Revised February 25, 2022
February 23, 2022


Thomas Etergino
Via Email

    Re: Offer of Employment by 1stDibs

Dear Tom,
I am pleased to offer you a position at 1stdibs.com, Inc. (the “Company”). We believe that each person here will contribute directly to the growth and success of the Company, and we look forward to having you as a member of our team. In addition to confirming the offer, this letter describes the terms of conditions of your employment.
Title. Your title will be Chief Financial Officer. In this position, you will report to the Chief Executive Officer (“CEO”), and you will perform all duties and responsibilities consistent with this position or as may be assigned to you periodically by the CEO.
Start Date. Your employment will commence on March 28, 2022 (the “Start Date”).
Location. Your primary work location will be your home office in New Canaan, Ct in accordance with the Company’s Flexibility First and remote work policies in effect at the time. You understand that the Company may require that you otherwise report to a Company office as may be necessary to fulfill your responsibilities.

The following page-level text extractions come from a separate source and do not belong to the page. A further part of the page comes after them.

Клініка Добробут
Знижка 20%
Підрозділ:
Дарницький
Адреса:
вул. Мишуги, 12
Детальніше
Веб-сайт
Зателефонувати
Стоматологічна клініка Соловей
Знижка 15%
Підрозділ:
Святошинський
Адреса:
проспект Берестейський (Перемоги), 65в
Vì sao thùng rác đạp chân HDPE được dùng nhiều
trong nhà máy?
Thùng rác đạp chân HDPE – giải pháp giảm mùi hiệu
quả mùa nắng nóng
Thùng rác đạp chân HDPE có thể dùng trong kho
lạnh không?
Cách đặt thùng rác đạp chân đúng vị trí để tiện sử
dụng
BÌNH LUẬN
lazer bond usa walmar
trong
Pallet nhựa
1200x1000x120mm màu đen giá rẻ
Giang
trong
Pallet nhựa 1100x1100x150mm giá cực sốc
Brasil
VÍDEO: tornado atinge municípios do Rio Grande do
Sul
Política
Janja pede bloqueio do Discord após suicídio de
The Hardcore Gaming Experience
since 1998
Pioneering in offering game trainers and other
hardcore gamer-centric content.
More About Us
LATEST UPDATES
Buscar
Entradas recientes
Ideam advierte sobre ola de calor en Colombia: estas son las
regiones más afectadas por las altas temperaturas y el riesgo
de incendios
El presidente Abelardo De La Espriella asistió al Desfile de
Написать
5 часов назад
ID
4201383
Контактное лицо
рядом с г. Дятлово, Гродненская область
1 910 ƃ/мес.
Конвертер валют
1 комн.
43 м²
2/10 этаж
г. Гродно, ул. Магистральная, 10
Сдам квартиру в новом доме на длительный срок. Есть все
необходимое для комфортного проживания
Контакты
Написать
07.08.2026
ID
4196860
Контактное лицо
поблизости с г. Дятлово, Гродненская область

Base Salary. You will receive a bi-weekly base salary of $15,384.61, for an annual equivalent of $400,000.00 (the “Base Salary”), payable according to the Company’s usual payroll practices, less applicable withholding and taxes as required by law. Your annual salary will be prorated as necessary to reflect the actual days of employment completed by you during the first calendar year of your employment. This is a full-time, exempt position, meaning you will not be eligible for overtime compensation.

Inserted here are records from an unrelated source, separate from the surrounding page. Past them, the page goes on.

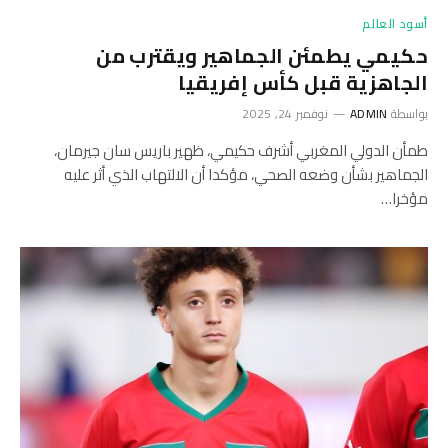
أسود العالم
حكيمي يطمئن الجماهير ويقترب من
الجاهزية قبل كأس إفريقيا
بواسطة
ADMIN
نوفمبر 24, 2025
طمأن الدولي المغربي أشرف حكيمي، ظهير باريس سان جيرمان،
الجماهير بشأن وضعه الصحي، مؤكدا أن الالتهاب الذي أثر عليه
مؤخرا…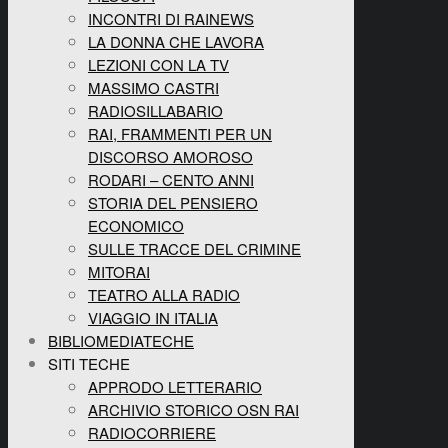
INCONTRI DI RAINEWS
LA DONNA CHE LAVORA
LEZIONI CON LA TV
MASSIMO CASTRI
RADIOSILLABARIO
RAI, FRAMMENTI PER UN
DISCORSO AMOROSO
RODARI – CENTO ANNI
STORIA DEL PENSIERO
ECONOMICO
SULLE TRACCE DEL CRIMINE
MITORAI
TEATRO ALLA RADIO
VIAGGIO IN ITALIA
BIBLIOMEDIATECHE
SITI TECHE
APPRODO LETTERARIO
ARCHIVIO STORICO OSN RAI
RADIOCORRIERE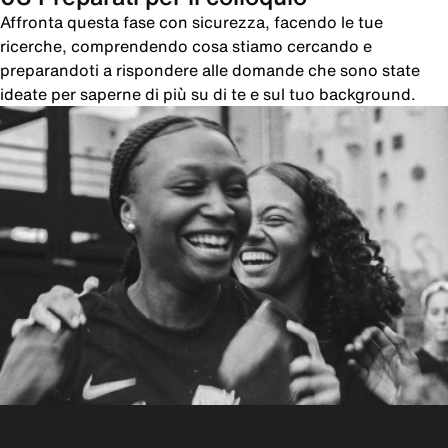
Affronta questa fase con sicurezza, facendo le tue
ricerche, comprendendo cosa stiamo cercando e
preparandoti a rispondere alle domande che sono state
ideate per saperne di più su di te e sul tuo background.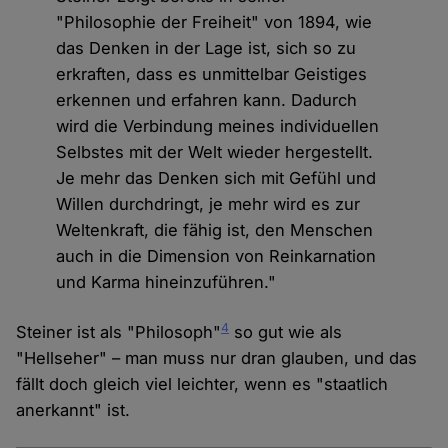
"Philosophie der Freiheit" von 1894, wie
das Denken in der Lage ist, sich so zu
erkraften, dass es unmittelbar Geistiges
erkennen und erfahren kann. Dadurch
wird die Verbindung meines individuellen
Selbstes mit der Welt wieder hergestellt.
Je mehr das Denken sich mit Gefühl und
Willen durchdringt, je mehr wird es zur
Weltenkraft, die fähig ist, den Menschen
auch in die Dimension von Reinkarnation
und Karma hineinzuführen."
4
Steiner ist als "Philosoph"
so gut wie als
"Hellseher" – man muss nur dran glauben, und das
fällt doch gleich viel leichter, wenn es "staatlich
anerkannt" ist.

Executive Bonus. You will be eligible for an annual target bonus of $250,000, less applicable withholding and taxes as required by law, in accordance with, and subject to the terms and condition of, the annual performance bonus plan established by the Company from time to time for similarly situated employees. Any such bonus will be based on the achievement of goals and milestones established by the Company in its sole discretion, and the Company in its sole discretion may amend or terminate any such bonus plan at any time. Notwithstanding the above, your annual bonus target for 2022 will be $250,000.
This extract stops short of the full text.